> _Work order_:
Transcribe, word for word and without additions, each line below from the one containing "Executive Residency by" through the one containing "related to alcohol, particularly", both ends included.
Segment Start: Raw data
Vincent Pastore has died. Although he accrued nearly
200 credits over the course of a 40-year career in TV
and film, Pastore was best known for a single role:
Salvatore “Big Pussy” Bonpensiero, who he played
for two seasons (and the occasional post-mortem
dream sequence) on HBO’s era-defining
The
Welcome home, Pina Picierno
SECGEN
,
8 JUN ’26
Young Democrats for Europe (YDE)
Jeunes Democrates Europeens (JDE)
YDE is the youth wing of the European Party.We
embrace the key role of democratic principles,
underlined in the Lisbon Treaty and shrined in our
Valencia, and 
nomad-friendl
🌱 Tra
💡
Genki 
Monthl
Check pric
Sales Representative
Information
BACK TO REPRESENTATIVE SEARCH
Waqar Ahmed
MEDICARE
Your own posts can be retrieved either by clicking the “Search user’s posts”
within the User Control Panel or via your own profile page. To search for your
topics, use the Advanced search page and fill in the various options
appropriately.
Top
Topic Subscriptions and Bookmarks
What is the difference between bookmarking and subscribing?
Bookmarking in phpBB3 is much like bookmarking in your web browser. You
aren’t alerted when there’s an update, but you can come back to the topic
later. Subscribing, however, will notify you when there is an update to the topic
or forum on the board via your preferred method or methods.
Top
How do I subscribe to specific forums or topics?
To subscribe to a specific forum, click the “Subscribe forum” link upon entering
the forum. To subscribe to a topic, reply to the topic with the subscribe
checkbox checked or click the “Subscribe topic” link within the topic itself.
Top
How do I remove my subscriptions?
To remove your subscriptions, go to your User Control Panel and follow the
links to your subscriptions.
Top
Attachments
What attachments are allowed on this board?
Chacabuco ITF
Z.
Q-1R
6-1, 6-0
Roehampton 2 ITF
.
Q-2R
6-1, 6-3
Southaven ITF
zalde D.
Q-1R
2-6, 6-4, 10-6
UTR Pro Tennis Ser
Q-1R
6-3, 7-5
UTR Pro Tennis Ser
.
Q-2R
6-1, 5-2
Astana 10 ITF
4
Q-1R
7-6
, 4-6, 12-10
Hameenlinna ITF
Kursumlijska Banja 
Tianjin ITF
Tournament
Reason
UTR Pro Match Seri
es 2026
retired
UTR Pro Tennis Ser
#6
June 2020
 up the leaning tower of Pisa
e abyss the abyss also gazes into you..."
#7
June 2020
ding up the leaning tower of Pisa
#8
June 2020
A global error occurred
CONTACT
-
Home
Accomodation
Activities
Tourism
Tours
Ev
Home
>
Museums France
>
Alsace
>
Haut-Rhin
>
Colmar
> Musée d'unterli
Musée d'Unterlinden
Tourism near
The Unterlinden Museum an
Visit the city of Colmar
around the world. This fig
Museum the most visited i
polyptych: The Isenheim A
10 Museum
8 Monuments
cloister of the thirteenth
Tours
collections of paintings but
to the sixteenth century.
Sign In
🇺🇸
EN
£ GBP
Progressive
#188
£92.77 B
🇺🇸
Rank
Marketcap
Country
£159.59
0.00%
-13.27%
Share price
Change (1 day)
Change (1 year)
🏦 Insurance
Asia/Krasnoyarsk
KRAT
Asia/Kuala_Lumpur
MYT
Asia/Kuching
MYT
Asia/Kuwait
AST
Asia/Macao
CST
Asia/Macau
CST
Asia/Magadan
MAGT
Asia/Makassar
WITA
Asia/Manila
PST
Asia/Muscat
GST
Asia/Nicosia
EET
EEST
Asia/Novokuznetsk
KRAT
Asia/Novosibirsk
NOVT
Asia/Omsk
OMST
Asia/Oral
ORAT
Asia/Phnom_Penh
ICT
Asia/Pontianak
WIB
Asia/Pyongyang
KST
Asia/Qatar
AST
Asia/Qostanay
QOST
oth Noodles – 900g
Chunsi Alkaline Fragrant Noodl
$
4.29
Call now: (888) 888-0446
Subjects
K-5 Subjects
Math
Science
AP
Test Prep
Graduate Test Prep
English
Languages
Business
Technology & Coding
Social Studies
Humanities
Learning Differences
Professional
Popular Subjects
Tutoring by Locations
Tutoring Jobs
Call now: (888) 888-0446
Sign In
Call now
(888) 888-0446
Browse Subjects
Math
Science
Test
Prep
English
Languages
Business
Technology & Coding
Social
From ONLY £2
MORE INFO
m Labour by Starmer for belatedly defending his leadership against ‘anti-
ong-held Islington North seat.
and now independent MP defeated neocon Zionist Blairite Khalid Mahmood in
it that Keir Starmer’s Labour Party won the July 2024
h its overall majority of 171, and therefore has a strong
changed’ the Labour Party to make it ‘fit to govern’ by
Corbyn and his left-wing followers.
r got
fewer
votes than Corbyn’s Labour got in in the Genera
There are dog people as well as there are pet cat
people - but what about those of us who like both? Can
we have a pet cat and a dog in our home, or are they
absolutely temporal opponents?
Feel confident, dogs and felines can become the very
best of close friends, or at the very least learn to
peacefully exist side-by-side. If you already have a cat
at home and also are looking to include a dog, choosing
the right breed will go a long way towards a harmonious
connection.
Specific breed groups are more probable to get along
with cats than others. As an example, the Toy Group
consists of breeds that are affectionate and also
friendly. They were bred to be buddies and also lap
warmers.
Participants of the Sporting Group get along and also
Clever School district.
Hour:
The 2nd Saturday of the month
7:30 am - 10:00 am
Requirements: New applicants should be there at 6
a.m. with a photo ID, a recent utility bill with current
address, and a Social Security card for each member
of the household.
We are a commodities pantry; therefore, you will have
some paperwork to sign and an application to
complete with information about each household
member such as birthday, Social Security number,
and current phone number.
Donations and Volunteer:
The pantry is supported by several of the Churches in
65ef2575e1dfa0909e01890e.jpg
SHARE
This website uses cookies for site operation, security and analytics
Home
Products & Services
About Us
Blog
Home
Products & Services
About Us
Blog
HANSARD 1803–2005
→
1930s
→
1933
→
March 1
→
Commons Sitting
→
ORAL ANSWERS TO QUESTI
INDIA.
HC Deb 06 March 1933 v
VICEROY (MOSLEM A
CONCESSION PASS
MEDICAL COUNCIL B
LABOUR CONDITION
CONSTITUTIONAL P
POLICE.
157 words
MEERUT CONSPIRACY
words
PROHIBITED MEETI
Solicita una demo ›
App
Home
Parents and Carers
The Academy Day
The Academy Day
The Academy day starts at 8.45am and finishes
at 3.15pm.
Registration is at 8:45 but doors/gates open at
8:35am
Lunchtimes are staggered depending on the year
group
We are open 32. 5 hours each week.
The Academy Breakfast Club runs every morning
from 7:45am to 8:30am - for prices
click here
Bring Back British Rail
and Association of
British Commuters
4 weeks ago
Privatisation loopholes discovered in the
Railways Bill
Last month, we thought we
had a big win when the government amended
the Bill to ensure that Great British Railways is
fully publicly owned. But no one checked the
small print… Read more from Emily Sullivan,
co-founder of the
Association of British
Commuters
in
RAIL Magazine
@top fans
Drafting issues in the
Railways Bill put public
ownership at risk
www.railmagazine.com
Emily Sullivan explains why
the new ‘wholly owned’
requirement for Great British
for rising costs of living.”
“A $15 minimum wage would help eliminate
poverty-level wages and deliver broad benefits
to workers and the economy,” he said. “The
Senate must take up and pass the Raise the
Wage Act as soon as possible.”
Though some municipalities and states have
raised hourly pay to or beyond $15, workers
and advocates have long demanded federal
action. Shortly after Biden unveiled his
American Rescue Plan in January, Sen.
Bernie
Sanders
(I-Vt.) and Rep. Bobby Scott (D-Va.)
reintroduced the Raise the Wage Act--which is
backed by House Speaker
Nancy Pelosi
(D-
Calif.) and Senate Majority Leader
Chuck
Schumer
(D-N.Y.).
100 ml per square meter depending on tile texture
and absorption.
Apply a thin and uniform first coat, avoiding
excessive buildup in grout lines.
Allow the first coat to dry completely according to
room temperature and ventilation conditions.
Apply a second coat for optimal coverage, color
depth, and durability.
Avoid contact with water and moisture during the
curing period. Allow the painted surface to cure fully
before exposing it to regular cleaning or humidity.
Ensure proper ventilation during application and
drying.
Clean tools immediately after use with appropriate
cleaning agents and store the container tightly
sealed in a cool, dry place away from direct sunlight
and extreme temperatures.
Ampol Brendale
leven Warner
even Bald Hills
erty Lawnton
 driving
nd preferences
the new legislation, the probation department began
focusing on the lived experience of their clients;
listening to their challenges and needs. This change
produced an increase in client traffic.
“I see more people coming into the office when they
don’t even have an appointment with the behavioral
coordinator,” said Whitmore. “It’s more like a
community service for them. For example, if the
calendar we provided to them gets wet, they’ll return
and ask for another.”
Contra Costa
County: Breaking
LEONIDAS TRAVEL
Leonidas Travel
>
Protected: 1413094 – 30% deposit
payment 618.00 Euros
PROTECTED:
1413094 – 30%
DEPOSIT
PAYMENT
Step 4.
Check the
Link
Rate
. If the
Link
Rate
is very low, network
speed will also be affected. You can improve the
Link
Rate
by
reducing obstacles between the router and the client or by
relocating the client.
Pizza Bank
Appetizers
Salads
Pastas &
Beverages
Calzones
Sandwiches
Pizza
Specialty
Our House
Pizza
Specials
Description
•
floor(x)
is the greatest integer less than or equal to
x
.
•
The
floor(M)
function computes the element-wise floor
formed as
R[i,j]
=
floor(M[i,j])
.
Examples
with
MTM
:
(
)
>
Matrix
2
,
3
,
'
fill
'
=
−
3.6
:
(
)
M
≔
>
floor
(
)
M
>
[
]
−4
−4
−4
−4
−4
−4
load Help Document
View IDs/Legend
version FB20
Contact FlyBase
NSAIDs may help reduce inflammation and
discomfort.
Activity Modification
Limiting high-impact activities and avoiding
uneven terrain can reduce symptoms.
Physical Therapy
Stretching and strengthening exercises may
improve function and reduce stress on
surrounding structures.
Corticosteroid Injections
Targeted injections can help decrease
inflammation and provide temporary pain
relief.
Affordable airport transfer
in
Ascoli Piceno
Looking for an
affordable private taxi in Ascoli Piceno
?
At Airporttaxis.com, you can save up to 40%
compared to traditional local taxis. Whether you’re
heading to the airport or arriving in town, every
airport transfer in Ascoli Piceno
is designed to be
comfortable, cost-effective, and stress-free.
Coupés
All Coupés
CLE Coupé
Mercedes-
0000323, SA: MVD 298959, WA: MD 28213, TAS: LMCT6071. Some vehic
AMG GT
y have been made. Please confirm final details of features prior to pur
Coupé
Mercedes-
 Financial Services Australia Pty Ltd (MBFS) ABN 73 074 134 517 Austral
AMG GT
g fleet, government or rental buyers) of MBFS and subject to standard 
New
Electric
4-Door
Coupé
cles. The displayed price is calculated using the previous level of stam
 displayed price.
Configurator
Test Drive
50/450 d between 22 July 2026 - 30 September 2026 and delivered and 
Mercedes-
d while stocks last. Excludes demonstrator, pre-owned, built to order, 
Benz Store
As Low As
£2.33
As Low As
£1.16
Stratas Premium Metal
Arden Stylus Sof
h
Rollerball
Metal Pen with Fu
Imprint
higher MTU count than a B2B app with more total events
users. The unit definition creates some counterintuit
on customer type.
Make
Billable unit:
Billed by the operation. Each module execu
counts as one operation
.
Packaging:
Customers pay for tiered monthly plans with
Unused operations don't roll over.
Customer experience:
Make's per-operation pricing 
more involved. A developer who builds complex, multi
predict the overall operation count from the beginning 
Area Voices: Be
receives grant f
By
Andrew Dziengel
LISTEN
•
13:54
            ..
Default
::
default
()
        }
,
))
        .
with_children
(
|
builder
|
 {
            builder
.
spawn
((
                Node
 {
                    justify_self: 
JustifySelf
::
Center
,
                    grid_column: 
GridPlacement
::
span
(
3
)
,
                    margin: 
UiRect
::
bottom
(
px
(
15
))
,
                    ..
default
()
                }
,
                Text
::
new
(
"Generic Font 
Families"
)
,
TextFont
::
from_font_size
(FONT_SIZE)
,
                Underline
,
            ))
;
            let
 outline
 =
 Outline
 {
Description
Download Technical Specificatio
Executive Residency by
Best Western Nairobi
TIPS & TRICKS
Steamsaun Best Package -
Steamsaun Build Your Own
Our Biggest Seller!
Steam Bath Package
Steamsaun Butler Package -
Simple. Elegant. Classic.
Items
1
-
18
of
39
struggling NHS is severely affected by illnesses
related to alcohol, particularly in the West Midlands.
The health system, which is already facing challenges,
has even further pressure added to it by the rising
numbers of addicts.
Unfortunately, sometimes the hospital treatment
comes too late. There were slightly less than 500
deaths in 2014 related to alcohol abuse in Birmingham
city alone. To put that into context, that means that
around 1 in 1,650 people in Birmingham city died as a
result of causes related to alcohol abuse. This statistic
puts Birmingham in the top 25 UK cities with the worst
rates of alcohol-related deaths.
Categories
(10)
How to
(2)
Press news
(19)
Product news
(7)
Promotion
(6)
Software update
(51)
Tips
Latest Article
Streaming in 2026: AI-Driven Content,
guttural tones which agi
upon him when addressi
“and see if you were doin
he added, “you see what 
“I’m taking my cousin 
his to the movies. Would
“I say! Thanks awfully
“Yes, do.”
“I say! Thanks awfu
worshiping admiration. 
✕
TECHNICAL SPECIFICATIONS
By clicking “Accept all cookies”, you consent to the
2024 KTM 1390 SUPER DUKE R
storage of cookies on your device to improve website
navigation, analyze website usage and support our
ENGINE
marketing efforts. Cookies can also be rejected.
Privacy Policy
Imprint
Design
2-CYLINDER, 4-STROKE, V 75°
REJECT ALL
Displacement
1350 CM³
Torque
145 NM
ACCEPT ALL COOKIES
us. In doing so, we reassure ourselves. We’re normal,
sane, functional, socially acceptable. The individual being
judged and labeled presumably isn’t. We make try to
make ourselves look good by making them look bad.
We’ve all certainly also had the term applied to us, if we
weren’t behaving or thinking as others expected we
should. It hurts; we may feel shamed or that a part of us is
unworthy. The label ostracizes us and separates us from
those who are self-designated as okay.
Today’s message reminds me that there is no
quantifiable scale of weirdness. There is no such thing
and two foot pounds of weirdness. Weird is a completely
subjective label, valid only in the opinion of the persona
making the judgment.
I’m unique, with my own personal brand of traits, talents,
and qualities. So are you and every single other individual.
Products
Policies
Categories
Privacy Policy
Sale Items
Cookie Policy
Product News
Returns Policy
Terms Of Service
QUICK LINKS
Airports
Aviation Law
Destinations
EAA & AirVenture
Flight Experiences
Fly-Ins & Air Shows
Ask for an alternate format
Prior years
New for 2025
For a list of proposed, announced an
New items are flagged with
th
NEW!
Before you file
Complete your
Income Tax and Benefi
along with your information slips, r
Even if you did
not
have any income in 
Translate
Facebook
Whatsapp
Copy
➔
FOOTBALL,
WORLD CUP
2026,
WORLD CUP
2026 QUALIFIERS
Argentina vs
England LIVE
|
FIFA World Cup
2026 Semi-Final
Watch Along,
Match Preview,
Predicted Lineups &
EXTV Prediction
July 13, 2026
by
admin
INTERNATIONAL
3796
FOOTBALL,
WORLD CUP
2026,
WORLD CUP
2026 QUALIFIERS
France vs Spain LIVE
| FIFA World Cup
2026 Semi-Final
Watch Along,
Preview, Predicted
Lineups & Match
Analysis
Segment End: Raw data
> _Exercise output_:
Executive Residency by
Best Western Nairobi
TIPS & TRICKS
Steamsaun Best Package -
Steamsaun Build Your Own
Our Biggest Seller!
Steam Bath Package
Steamsaun Butler Package -
Simple. Elegant. Classic.
Items
1
-
18
of
39
struggling NHS is severely affected by illnesses
related to alcohol, particularly in the West Midlands.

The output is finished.